Once they put the video out, they got even more attention. In a month, the Treepex device had gone viral. Companies had found ways to turn carbon dioxide into fuel, but no one had ever created a wearable device that turns it into oxygen before. Treepex went on to get about 600 media mentions and untold Facebook shares and tweets. One famous Georgian journalist, George Gabania, took a selfie while using it.
“Everyone who used Facebook in Georgia during these two or three weeks at least saw this commercial,” Giorgi Tsitlidze, a 22-year-old Georgian marketer not connected with Treepex, told me.
That's around when I found out about Treepex. Interested in exploring the business for an article, I reached out to Khachidze, but he told me I had to sign a non-disclosure agreement before he'd let me interview him. That was weird since, as a journalist, my whole purpose was to disclose things. Not wanting to get into legal complications, I didn’t sign it or write the story. (He later told me that he wanted me to sign it so he could let me in on the hoax.)
Still, there were some white whale publications the founders wanted to attract. Kvantaliani’s favorite publication was New Scientist, and he hoped they’d cover it. A few weeks into this bizarre campaign, Khachidze walked into the office.
“I have good news for you,” he said.
“I’m busy,” replied Kvantaliani, typing on his laptop.
“We got a New Scientist mention.”
Indeed, New Scientist had covered Treepex's device. Five thousand people signed up to try it, and 20 were ready to invest. It was particularly popular in Indonesia, a country with an especially high levels of air pollution. The National Bureau of Asian Research found that 57.8 percent of Jakarta, Indonesia’s capital, suffered from air pollution-related disease.
After letting excitement build for a few more weeks, Treepex put out another video.
“It’s time to tell the harsh truth: We don’t need electronic devices creating fresh air for us to breathe,” said the video. It went on to explain that the device was not real; we need to plant more trees to clean the air, not new gadgets. I watched it, laughing. Finally. Someone had pranked me at work.
Once they knew the truth, people started getting upset. They’d been hoping the device could help them with a myriad of problems. I had to break the news to Tsitlidze the Georgian marketer myself.
"So it's not real?" he asked me.
"Oh," he said sadly. He'd been looking forward to using it. “Air pollution is a really big problem in Georgia,” he told me. “In town, there are almost no trees.”
Khachidze still gets emails every day from would-be distributors.
“We knew a lot of journalists criticized us, but we didn’t care,” Khachidze said. For them, the stunt wasn't just a hoax. It was a lie that revealed the truth.
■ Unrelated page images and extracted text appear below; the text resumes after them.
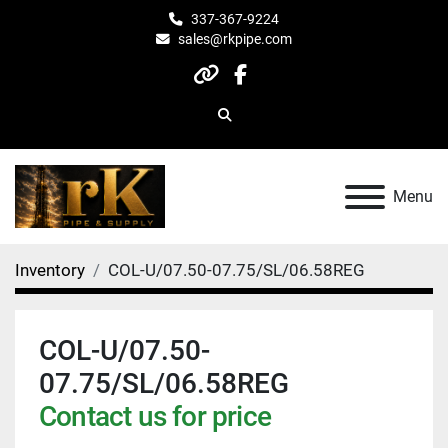
337-367-9224
sales@rkpipe.com
other
facebook
Search
Menu
Inventory
COL-U/07.50-07.75/SL/06.58REG
COL-U/07.50-
07.75/SL/06.58REG
Contact us for price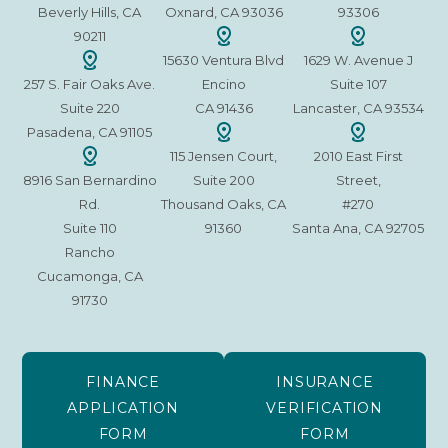
Beverly Hills, CA
Oxnard, CA 93036
93306
90211
15630 Ventura Blvd
1629 W. Avenue J
257 S. Fair Oaks Ave.
Encino
Suite 107
Suite 220
CA 91436
Lancaster, CA 93534
Pasadena, CA 91105
115 Jensen Court,
2010 East First
8916 San Bernardino
Suite 200
Street,
Rd.
Thousand Oaks, CA
#270
Suite 110
91360
Santa Ana, CA 92705
Rancho
Cucamonga, CA
91730
FINANCE
INSURANCE
APPLICATION
VERIFICATION
FORM
FORM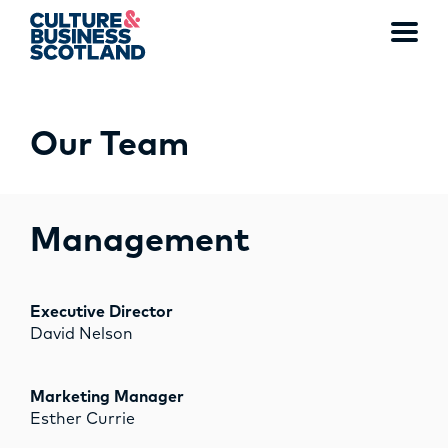
Toggl
menu
Our Team
MEMBERSHIP
EVENTS
Management
NEWS
RESOURCES
Executive Director
David Nelson
SERVICES
Marketing Manager
FUND
Esther Currie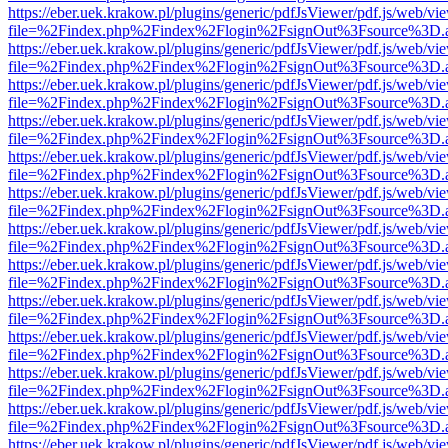
https://eber.uek.krakow.pl/plugins/generic/pdfJsViewer/pdf.js/web/vi
file=%2Findex.php%2Findex%2Flogin%2FsignOut%3Fsource%3D.ame
https://eber.uek.krakow.pl/plugins/generic/pdfJsViewer/pdf.js/web/vi
file=%2Findex.php%2Findex%2Flogin%2FsignOut%3Fsource%3D.ame
https://eber.uek.krakow.pl/plugins/generic/pdfJsViewer/pdf.js/web/vi
file=%2Findex.php%2Findex%2Flogin%2FsignOut%3Fsource%3D.ame
https://eber.uek.krakow.pl/plugins/generic/pdfJsViewer/pdf.js/web/vi
file=%2Findex.php%2Findex%2Flogin%2FsignOut%3Fsource%3D.ame
https://eber.uek.krakow.pl/plugins/generic/pdfJsViewer/pdf.js/web/vi
file=%2Findex.php%2Findex%2Flogin%2FsignOut%3Fsource%3D.ame
https://eber.uek.krakow.pl/plugins/generic/pdfJsViewer/pdf.js/web/vi
file=%2Findex.php%2Findex%2Flogin%2FsignOut%3Fsource%3D.ame
https://eber.uek.krakow.pl/plugins/generic/pdfJsViewer/pdf.js/web/vi
file=%2Findex.php%2Findex%2Flogin%2FsignOut%3Fsource%3D.ame
https://eber.uek.krakow.pl/plugins/generic/pdfJsViewer/pdf.js/web/vi
file=%2Findex.php%2Findex%2Flogin%2FsignOut%3Fsource%3D.ame
https://eber.uek.krakow.pl/plugins/generic/pdfJsViewer/pdf.js/web/vi
file=%2Findex.php%2Findex%2Flogin%2FsignOut%3Fsource%3D.ame
https://eber.uek.krakow.pl/plugins/generic/pdfJsViewer/pdf.js/web/vi
file=%2Findex.php%2Findex%2Flogin%2FsignOut%3Fsource%3D.ame
https://eber.uek.krakow.pl/plugins/generic/pdfJsViewer/pdf.js/web/vi
file=%2Findex.php%2Findex%2Flogin%2FsignOut%3Fsource%3D.ame
https://eber.uek.krakow.pl/plugins/generic/pdfJsViewer/pdf.js/web/vi
file=%2Findex.php%2Findex%2Flogin%2FsignOut%3Fsource%3D.ame
https://eber.uek.krakow.pl/plugins/generic/pdfJsViewer/pdf.js/web/vi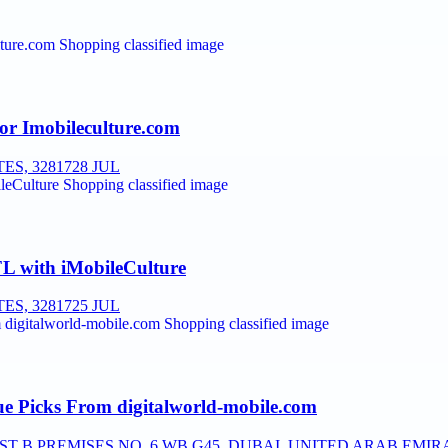
or Imobileculture.com
ES, 32817
28 JUL
FL with iMobileCulture
ES, 32817
25 JUL
e Picks From digitalworld-mobile.com
T B PREMISES NO, 6 WB G45, DUBAI, UNITED ARAB EMIR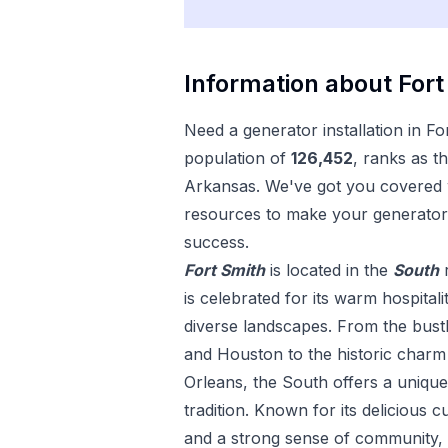
Information about
Fort
Need a
generator installation
in
Fo
population of
126,452
, ranks as t
Arkansas
. We've got you covered w
resources to make your
generator 
success.
Fort Smith
is located in the
South
is celebrated for its warm hospitali
diverse landscapes. From the bustl
and Houston to the historic char
Orleans, the South offers a uniqu
tradition. Known for its delicious c
and a strong sense of community, 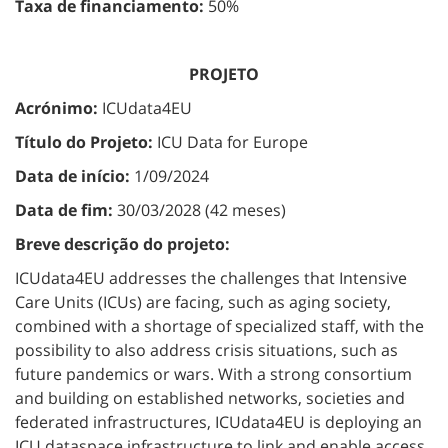
Taxa de financiamento:
50%
PROJETO
Acrónimo:
ICUdata4EU
Título do Projeto:
ICU Data for Europe
Data de início:
1/09/2024
Data de fim:
30/03/2028 (42 meses)
Breve descrição do projeto:
ICUdata4EU addresses the challenges that Intensive
Care Units (ICUs) are facing, such as aging society,
combined with a shortage of specialized staff, with the
possibility to also address crisis situations, such as
future pandemics or wars. With a strong consortium
and building on established networks, societies and
federated infrastructures, ICUdata4EU is deploying an
ICU dataspace infrastructure to link and enable access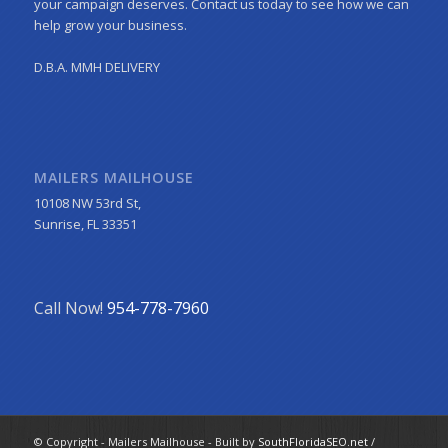
your campaign deserves. Contact us today to see how we can
help grow your business.
D.B.A. MMH DELIVERY
MAILERS MAILHOUSE
10108 NW 53rd St,
Sunrise, FL 33351
Call Now!
954-778-7960
© Copyright - Mailers Mailhouse - Built by
SouthFloridaSEO.net
/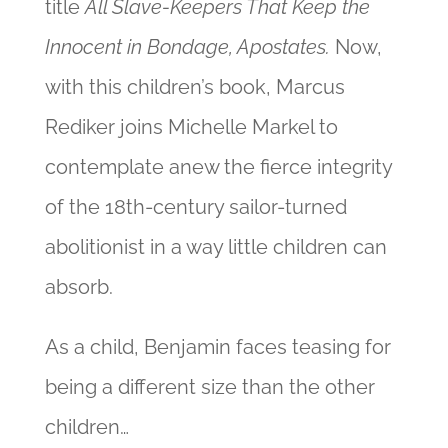
title
All Slave-Keepers That Keep the
Innocent in Bondage, Apostates.
Now,
with this children’s book, Marcus
Rediker joins Michelle Markel to
contemplate anew the fierce integrity
of the 18th-century sailor-turned
abolitionist
in a way little children can
absorb.
As a child, Benjamin faces teasing for
being a different size than the other
children…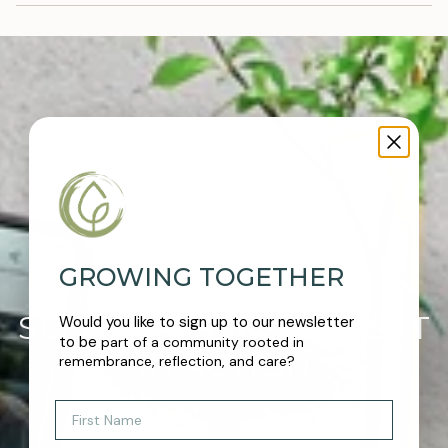
GROWING TOGETHER
SEE OUR MEMORIAL SET
Would you like to sign up to our newsletter
to be
part of a community rooted in
IN ACTION
remembrance, reflection, and care?
First Name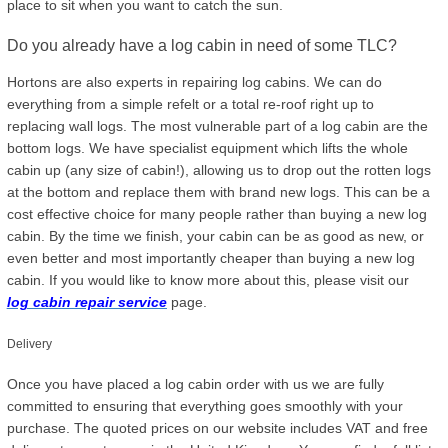
place to sit when you want to catch the sun.
Do you already have a log cabin in need of some TLC?
Hortons are also experts in repairing log cabins. We can do
everything from a simple refelt or a total re-roof right up to
replacing wall logs. The most vulnerable part of a log cabin are the
bottom logs. We have specialist equipment which lifts the whole
cabin up (any size of cabin!), allowing us to drop out the rotten logs
at the bottom and replace them with brand new logs. This can be a
cost effective choice for many people rather than buying a new log
cabin. By the time we finish, your cabin can be as good as new, or
even better and most importantly cheaper than buying a new log
cabin. If you would like to know more about this, please visit our
log cabin repair service
page.
Delivery
Once you have placed a log cabin order with us we are fully
committed to ensuring that everything goes smoothly with your
purchase. The quoted prices on our website includes VAT and free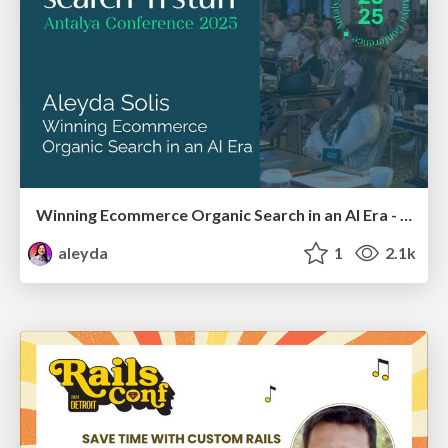
Winning Ecommerce Organic Search in an AI Era - #searchnstuff2025
aleyda
1
2.1k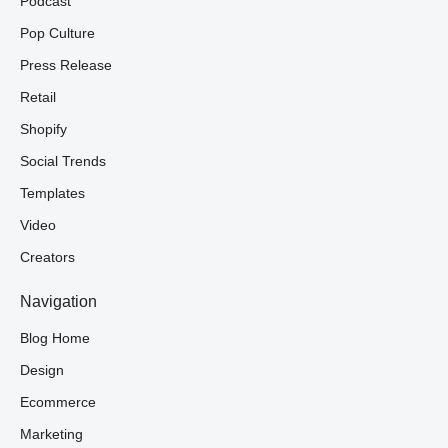
Podcast
Pop Culture
Press Release
Retail
Shopify
Social Trends
Templates
Video
Creators
Navigation
Blog Home
Design
Ecommerce
Marketing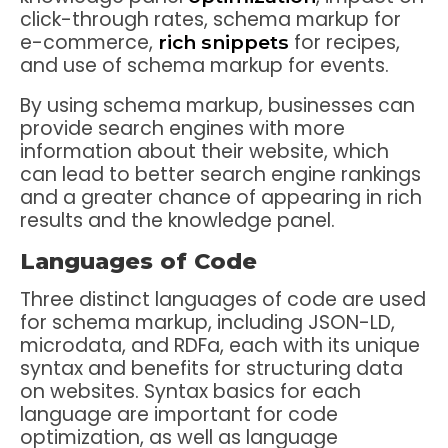
click-through rates, schema markup for
e-commerce,
for recipes,
rich snippets
and use of schema markup for events.
By using schema markup, businesses can
provide search engines with more
information about their website, which
can lead to better search engine rankings
and a greater chance of appearing in rich
results and the knowledge panel.
Languages of Code
Three distinct languages of code are used
for schema markup, including JSON-LD,
microdata, and RDFa, each with its unique
syntax and benefits for structuring data
on websites. Syntax basics for each
language are important for code
optimization, as well as language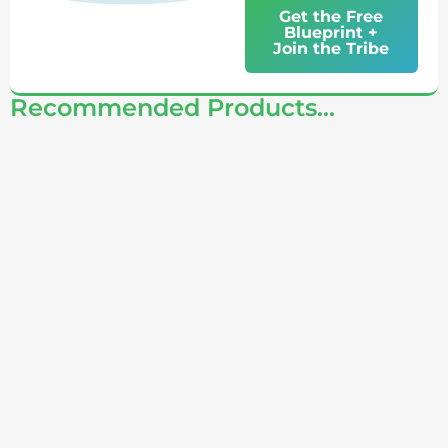
Get the Free
Blueprint +
Join the Tribe
Recommended Products...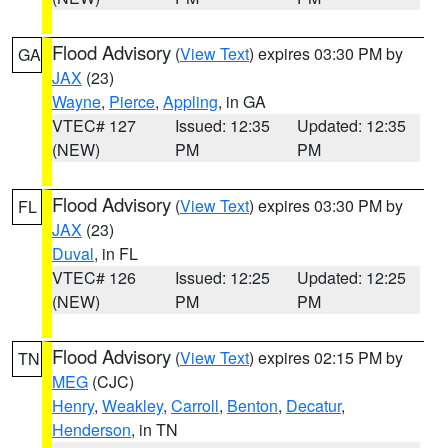
Flood Advisory
(
View Text
) expires 03:30 PM by
GA
JAX
(23)
Wayne
,
Pierce
,
Appling
, in GA
VTEC# 127
Issued: 12:35
Updated: 12:35
(NEW)
PM
PM
Flood Advisory
(
View Text
) expires 03:30 PM by
FL
JAX
(23)
Duval
, in FL
VTEC# 126
Issued: 12:25
Updated: 12:25
(NEW)
PM
PM
Flood Advisory
(
View Text
) expires 02:15 PM by
TN
MEG
(CJC)
Henry
,
Weakley
,
Carroll
,
Benton
,
Decatur
,
Henderson
, in TN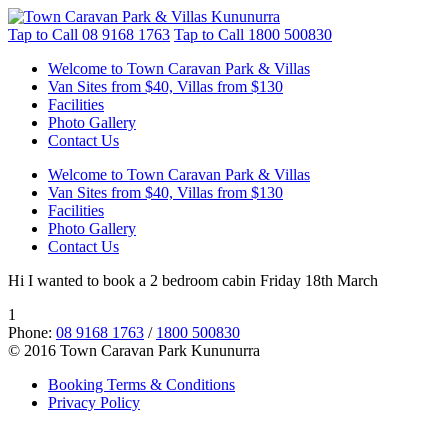
Tap to Call
08 9168 1763
Tap to Call
1800 500830
Welcome to Town Caravan Park & Villas
Van Sites from $40, Villas from $130
Facilities
Photo Gallery
Contact Us
Welcome to Town Caravan Park & Villas
Van Sites from $40, Villas from $130
Facilities
Photo Gallery
Contact Us
Hi I wanted to book a 2 bedroom cabin Friday 18th March
1
Phone:
08 9168 1763
/
1800 500830
© 2016 Town Caravan Park Kununurra
Booking Terms & Conditions
Privacy Policy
The device had walked the line between absurd and inevitable. Thirty-two million acres of forest are lost each year, according to a 2010 United Nations report. The World Health Organization estimates that 7 million people die a year from air pollution – that’s one in eight deaths around the world. And venture capitalists keep pouring money into new tech devices. It’s almost like we’ve been expecting something like this to come along.
“Is this what it’s come to?” my mom asked me when I told her about the device.
That’s the general vibe I got from most people I told about Treepex: People will never wear that thing ... will they?
“We showed them a future that will really be a reality,” Kvantaliani told me. “It’s not fake. It’s true, but not yet.”